Friends and colleagues
Throughout my ordeal, I was blessed with friends with whom I communicated regularly. The gift of friendship truly nourishes resiliency. Two of my partners were helpful in preparing me for the trial and in reassuring me that I was still a good doctor. A nonmedical friend provided insight and perspective. Don’t neglect the caring connection that friendships provide.
The AAOS is also a resource. In response to member needs, the AAOS has spearheaded several efforts to enact medical liability reform. More importantly, it has assembled and trained a cadre of experienced orthopaedists who have been through malpractice proceedings and can help ease your burden. This network of counselors assures us that we are not alone, but are all in this together. They know that a lawsuit does not reflect on your abilities as a surgeon, and that the sun will shine tomorrow.

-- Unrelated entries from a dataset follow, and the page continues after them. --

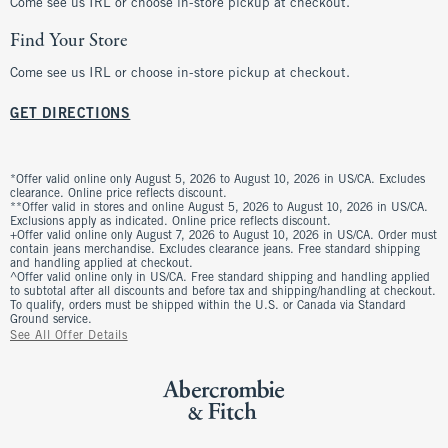
Come see us IRL or choose in-store pickup at checkout.
Find Your Store
Come see us IRL or choose in-store pickup at checkout.
GET DIRECTIONS
*Offer valid online only August 5, 2026 to August 10, 2026 in US/CA. Excludes
clearance. Online price reflects discount.
**Offer valid in stores and online August 5, 2026 to August 10, 2026 in US/CA.
Exclusions apply as indicated. Online price reflects discount.
+Offer valid online only August 7, 2026 to August 10, 2026 in US/CA. Order must
contain jeans merchandise. Excludes clearance jeans. Free standard shipping
and handling applied at checkout.
^Offer valid online only in US/CA. Free standard shipping and handling applied
to subtotal after all discounts and before tax and shipping/handling at checkout.
To qualify, orders must be shipped within the U.S. or Canada via Standard
Ground service.
See All Offer Details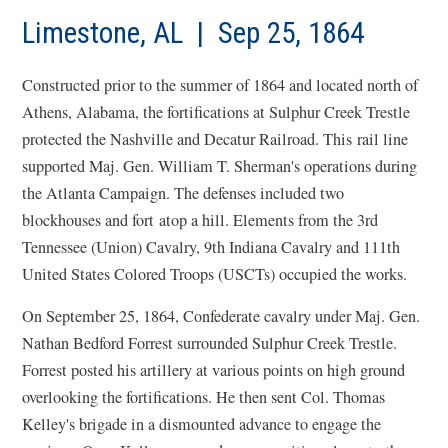
a
new
Limestone, AL | Sep 25, 1864
win
Constructed prior to the summer of 1864 and located north of
Athens, Alabama, the fortifications at Sulphur Creek Trestle
protected the Nashville and Decatur Railroad. This rail line
supported Maj. Gen. William T. Sherman's operations during
the Atlanta Campaign. The defenses included two
blockhouses and fort atop a hill. Elements from the 3rd
Tennessee (Union) Cavalry, 9th Indiana Cavalry and 111th
United States Colored Troops (USCTs) occupied the works.
On September 25, 1864, Confederate cavalry under Maj. Gen.
Nathan Bedford Forrest surrounded Sulphur Creek Trestle.
Forrest posted his artillery at various points on high ground
overlooking the fortifications. He then sent Col. Thomas
Kelley's brigade in a dismounted advance to engage the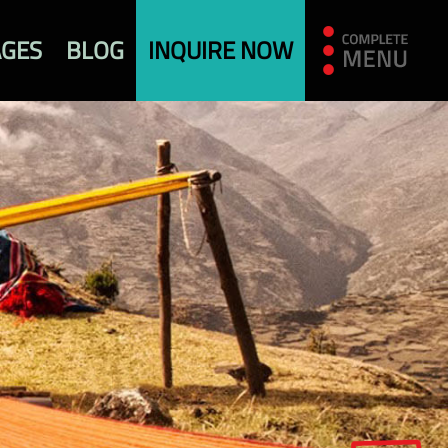
AGES
BLOG
INQUIRE NOW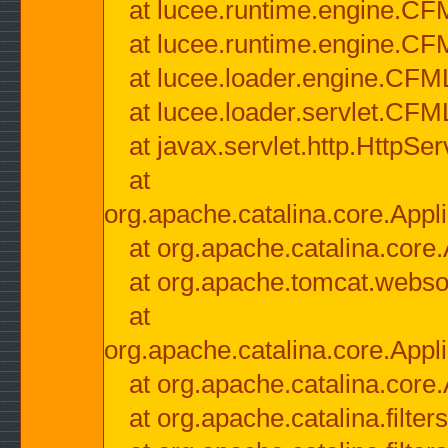
at lucee.runtime.engine.CF
at lucee.runtime.engine.C
at lucee.loader.engine.CF
at lucee.loader.servlet.CFM
at javax.servlet.http.HttpSer
at
org.apache.catalina.core.Appli
at org.apache.catalina.core.
at org.apache.tomcat.websock
at
org.apache.catalina.core.Appli
at org.apache.catalina.core.
at org.apache.catalina.filter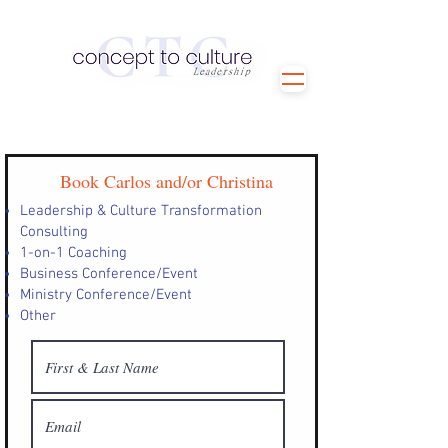
Book Carlos and/or Christina
Leadership & Culture Transformation
Consulting
1-on-1 Coaching
Business Conference/Event
Ministry Conference/Event
Other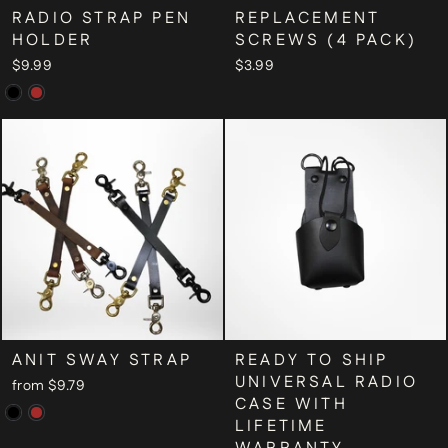
RADIO STRAP PEN
REPLACEMENT
HOLDER
SCREWS (4 PACK)
$9.99
$3.99
ANIT SWAY STRAP
READY TO SHIP
UNIVERSAL RADIO
from $9.79
CASE WITH
LIFETIME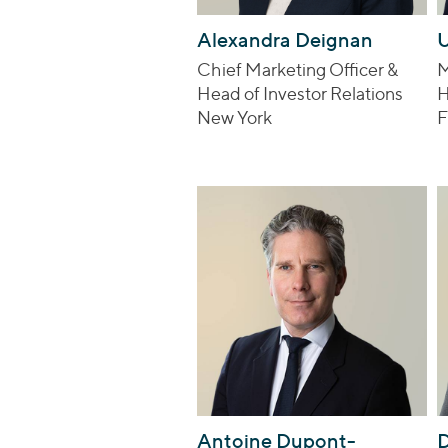
Alexandra Deignan
U
Chief Marketing Officer &
M
Head of Investor Relations
H
New York
F
Antoine Dupont-
D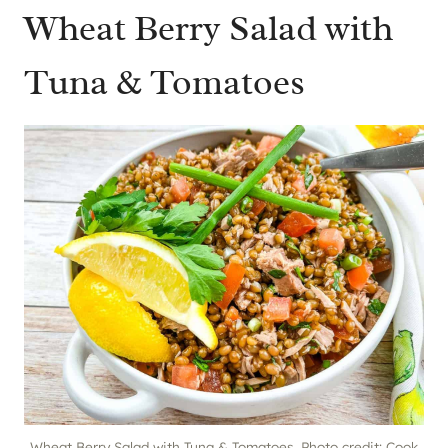
Wheat Berry Salad with
Tuna & Tomatoes
Wheat Berry Salad with Tuna & Tomatoes. Photo credit: Cook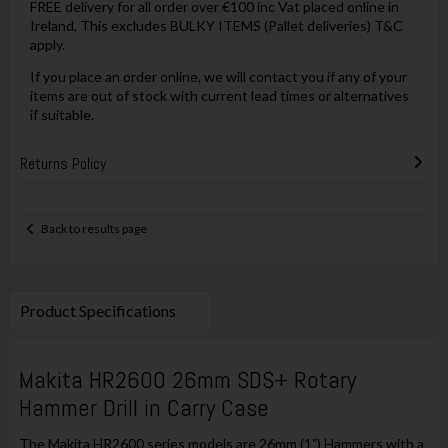
FREE delivery for all order over €100 inc Vat placed online in
Ireland, This excludes BULKY ITEMS (Pallet deliveries) T&C
apply.
If you place an order online, we will contact you if any of your
items are out of stock with current lead times or alternatives
if suitable.
Returns Policy
Back to results page
Product Specifications
Makita HR2600 26mm SDS+ Rotary
Hammer Drill in Carry Case
The Makita HR2600 series models are 26mm (1") Hammers with a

A medical liability lawsuit need not be a disaster. In my case, it resulted in strengthening my marriage, my values, my faith, my self-awareness, and my empathy for others. It gave me the desire to share with others possible paths to recovery. I sincerely hope that if you are beset with the scourge of malpractice, you allow the AAOS to help. Use the peer counseling service, and let the healing begin. We have many more patients who need us!
John D. Kelly IV, MD, is a member of the AAOS peer counseling service. He can be reached at email@example.com
The ABCs of positive thinking
Focusing on what is good and useful cultivates resiliency. But before we can focus on the good, we need to neutralize negative thinking. I found that taking a step back and practicing a cognitive restructuring approach to negative ‘voices’ was helpful—what I called the ‘ABCDE’ approach.
A—Accept the ‘voice’ of self reproach. Don’t fight it or you will give it more energy. What you resist persists.
B—Break away from your thoughts and watch them from a distance. Look at your thoughts as an impartial spectator and realize that you are not your thoughts. When you are anxious or depressed, do not believe what your mind tells you.
C—Connect to your higher power and sense of values. Look inward for guidance so that you may…
D—Do what you need to do according to your values, whether you feel like it or not. Treat patients kindly, tell the truth, and forgive. These behaviors and choices will sustain you. Positive actions and emotions spread like wildfire.
E—Embrace the truth about yourself and recognize that beating yourself up with criticism will do nothing to help you serve your next patient.